RGB from Gaia EDR3
Project description
rgbloom
This Python script retrieves RGB magnitudes computed from low resolution spectra published in Gaia DR3, following the work described in Carrasco et al. (2023). These magnitudes are given in the standard system defined by Cardiel et al. (2021a).
This code is an updated version of rgblues, which provides RGB magnitudes from Gaia EDR3 photometric data, as explained in Cardiel et al. (2021b).
The RGB magnitudes provided by Carrasco et al. (2023)
are more reliable because
they have been directly computed from the source spectrum without
the need to employ any approximate calibration, nor introducing
constraints on the source colour or extinction. In addition, the number
of sources with RGB estimates has increased from ~15 million to
~200 million objects (the 200M sample). Anyway, since the sky
coverage of the 200M sample is still not very good at some
high Galactic latitudes, rgbloom
also provides RGB estimates
for sources that do not belong to the 200M sample making use of the
polynomial calibrations of Cardiel et al. (2021b), which
may still be useful for those users requiring calibrated RGB
sources at those sky regions.
The code rgbloom
performs a cone search defined by coordinates
right ascension and declination on the sky and a search radius.

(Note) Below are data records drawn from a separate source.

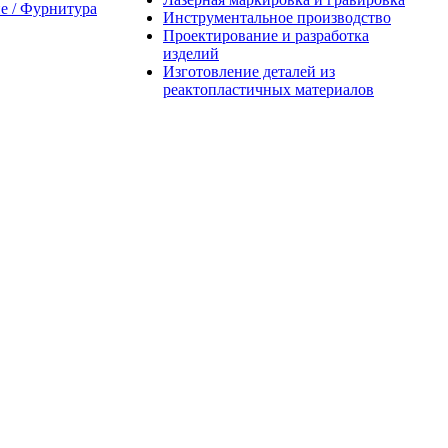
 / Фурнитура
Инструментальное производство
Проектирование и разработка
изделий
Изготовление деталей из
реактопластичных материалов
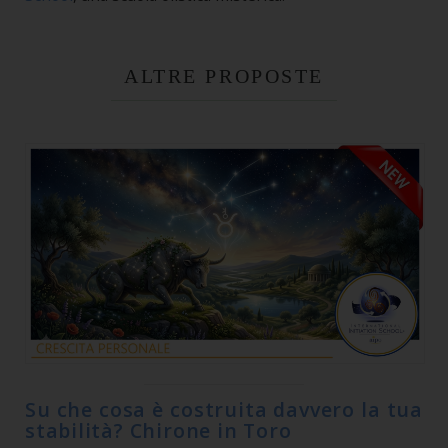
ALTRE PROPOSTE
Su che cosa è costruita davvero la tua
stabilità? Chirone in Toro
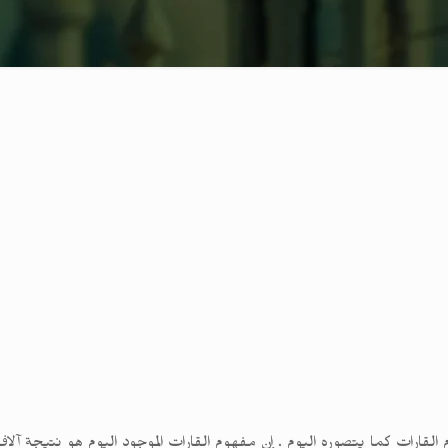
م القارات كما يتصوره اليوم . إن مفهوم القارات الموجود اليوم هو نتيجة 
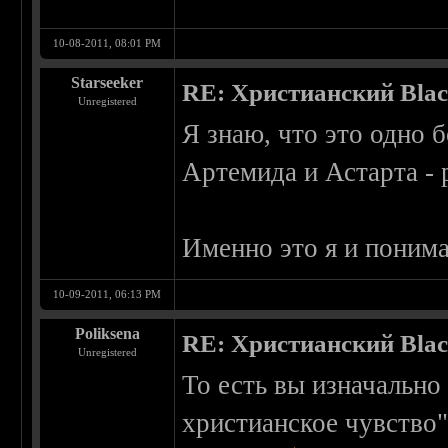
10-08-2011, 08:01 PM
Starseeker
RE: Христианский Blac
Unregistered
Я знаю, что это одно б
Артемида и Астарта - 
Именно это я и понима
10-09-2011, 06:13 PM
Poliksena
RE: Христианский Blac
Unregistered
То есть вы изначально 
христианское чувство"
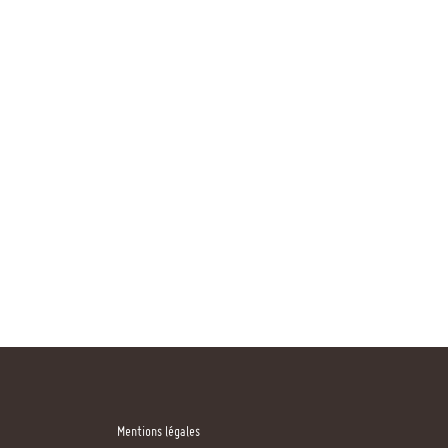
Mentions légales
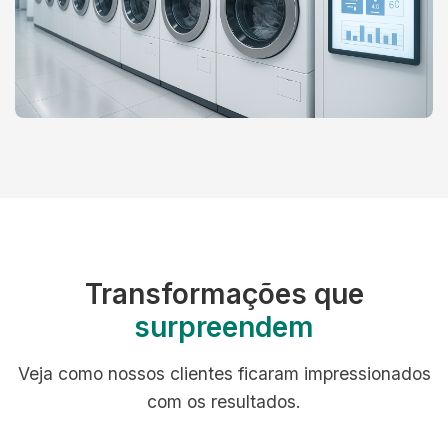
Transformações que
surpreendem
Veja como nossos clientes ficaram impressionados
com os resultados.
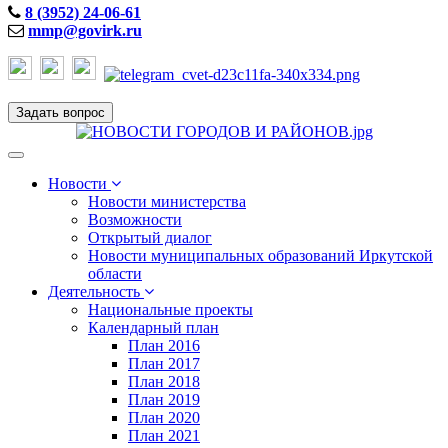
8 (3952) 24-06-61
mmp@govirk.ru
Задать вопрос
Toggle
navigation
Новости
Новости министерства
Возможности
Открытый диалог
Новости муниципальных образований Иркутской
области
Деятельность
Национальные проекты
Календарный план
План 2016
План 2017
План 2018
План 2019
План 2020
План 2021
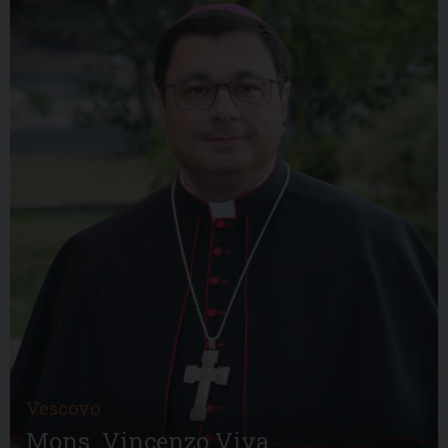
Vescovo
Mons. Vincenzo Viva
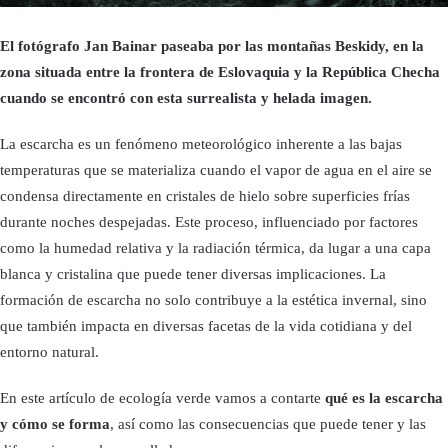
El fotógrafo Jan Bainar paseaba por las montañas Beskidy, en la
zona situada entre la frontera de Eslovaquia y la República Checha
cuando se encontró con esta surrealista y helada imagen.
La escarcha es un fenómeno meteorológico inherente a las bajas
temperaturas que se materializa cuando el vapor de agua en el aire se
condensa directamente en cristales de hielo sobre superficies frías
durante noches despejadas. Este proceso, influenciado por factores
como la humedad relativa y la radiación térmica, da lugar a una capa
blanca y cristalina que puede tener diversas implicaciones. La
formación de escarcha no solo contribuye a la estética invernal, sino
que también impacta en diversas facetas de la vida cotidiana y del
entorno natural.
En este artículo de ecología verde vamos a contarte
qué es la escarcha
y cómo se forma
, así como las consecuencias que puede tener y las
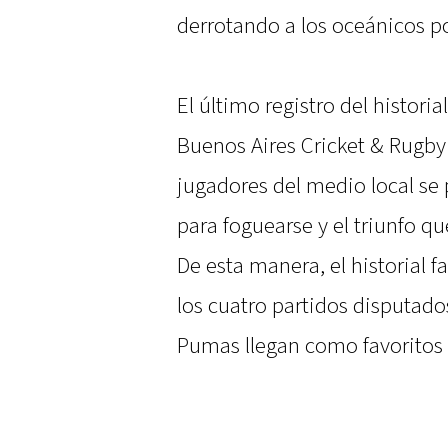
derrotando a los oceánicos po
El último registro del histori
Buenos Aires Cricket & Rugby 
jugadores del medio local se 
para foguearse y el triunfo 
De esta manera, el historial 
los cuatro partidos disputado
Pumas llegan como favoritos 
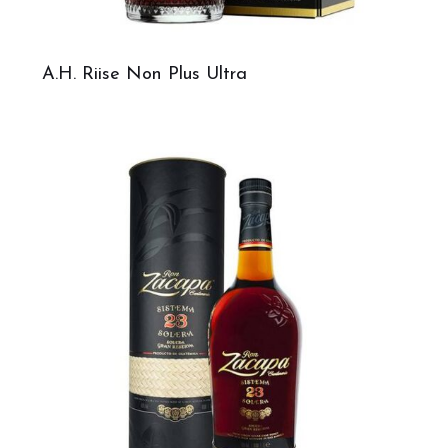
A.H. Riise Non Plus Ultra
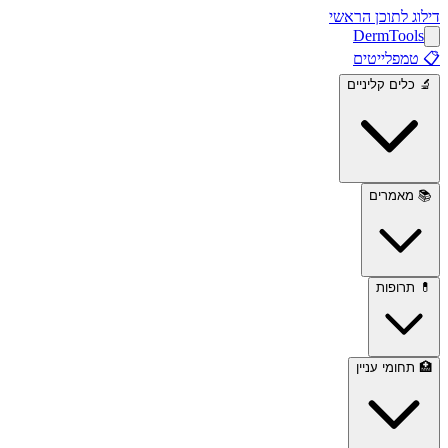
דילוג לתוכן הראשי
Derm
Tools
📋
טמפלייטים
🔬
כלים קליניים
📚
מאמרים
💊
תרופות
🏥
תחומי עניין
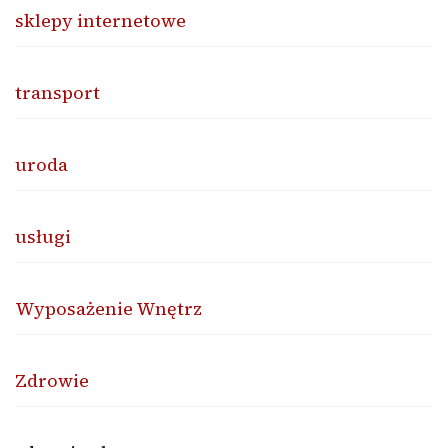
sklepy internetowe
transport
uroda
usługi
Wyposażenie Wnętrz
Zdrowie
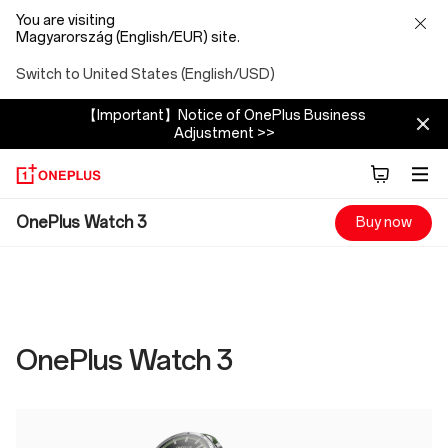
You are visiting
Magyarország (English/EUR) site.
Switch to United States (English/USD)
【Important】Notice of OnePlus Business
Adjustment >>
OnePlus
OnePlus Watch 3
Buy now
Watch
3
Specs
OnePlus Watch 3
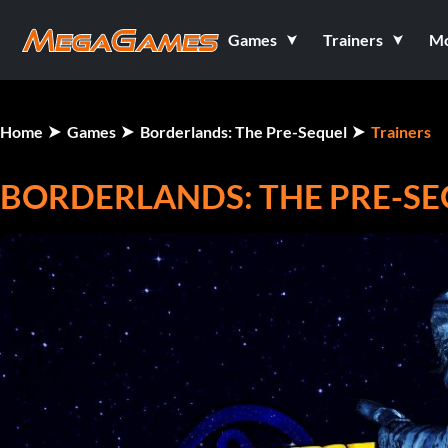
Games
Trainers
M
Home
Games
Borderlands: The Pre-Sequel
Trainers
BORDERLANDS: THE PRE-SEQU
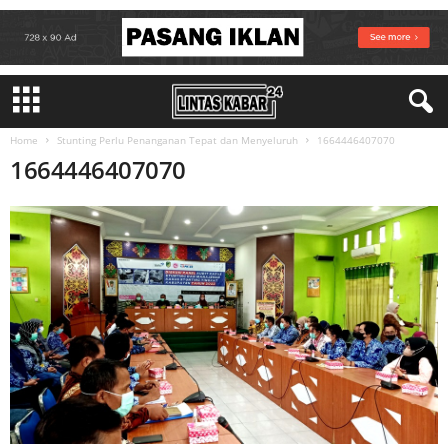
Home
Stunting Perlu Penanganan Tepat dan Menyeluruh
1664446407070
1664446407070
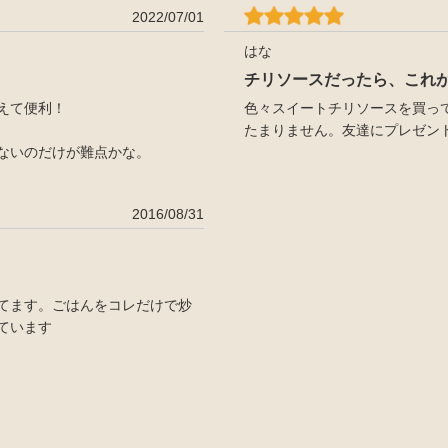
2022/07/01
はな
チリソースだったら、これが一
えて便利！
色々スイートチリソースを買っ
たまりません。友達にプレゼント
ないのだけが難点かな。
2016/08/31
てます。ごはんをコレだけで炒
ています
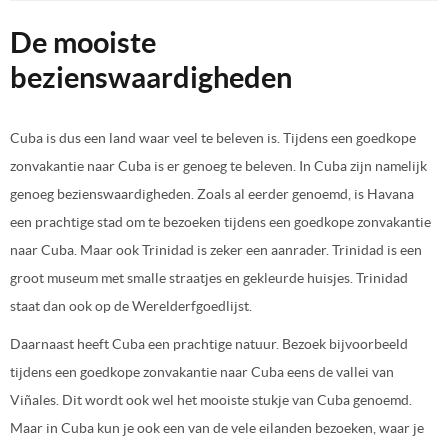
De mooiste
bezienswaardigheden
Cuba is dus een land waar veel te beleven is. Tijdens een goedkope
zonvakantie naar Cuba is er genoeg te beleven. In Cuba zijn namelijk
genoeg bezienswaardigheden. Zoals al eerder genoemd, is Havana
een prachtige stad om te bezoeken tijdens een goedkope zonvakantie
naar Cuba. Maar ook Trinidad is zeker een aanrader. Trinidad is een
groot museum met smalle straatjes en gekleurde huisjes. Trinidad
staat dan ook op de Werelderfgoedlijst.
Daarnaast heeft Cuba een prachtige natuur. Bezoek bijvoorbeeld
tijdens een goedkope zonvakantie naar Cuba eens de vallei van
Viñales. Dit wordt ook wel het mooiste stukje van Cuba genoemd.
Maar in Cuba kun je ook een van de vele eilanden bezoeken, waar je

The cone search is performed making use of the Astroquery coordinated
package of astropy.
You need to have a live connection to the Internet for the script to work!
Installing the code
In order to keep your current Python installation clean, it is highly recommended to first build Python 3 virtual environment.
Creating and activating the Python virtual environment
$ python3 -m venv venv_rgb
$ . venv_rgb/bin/activate
(venv_rgb) $
Installing the package
We recommend installing the latest stable version, which is available via the PyPI respository:
(venv_rgb) $ pip install rgbloom
The latest development version is available through GitHub:
(venv_rgb) $ pip install git+https://github.com/guaix-ucm/rgbloom.git@main#egg=rgbloom
Executing the program
Just execute it from the command line:
(venv_rgb) $ rgbloom 56.66 24.10 1.0 12
The last instruction executes the program providing the four positional arguments: right ascension, declination, search radius and limiting Gaia G magnitude. Note that the coordinates and search radius must be given in decimal degrees.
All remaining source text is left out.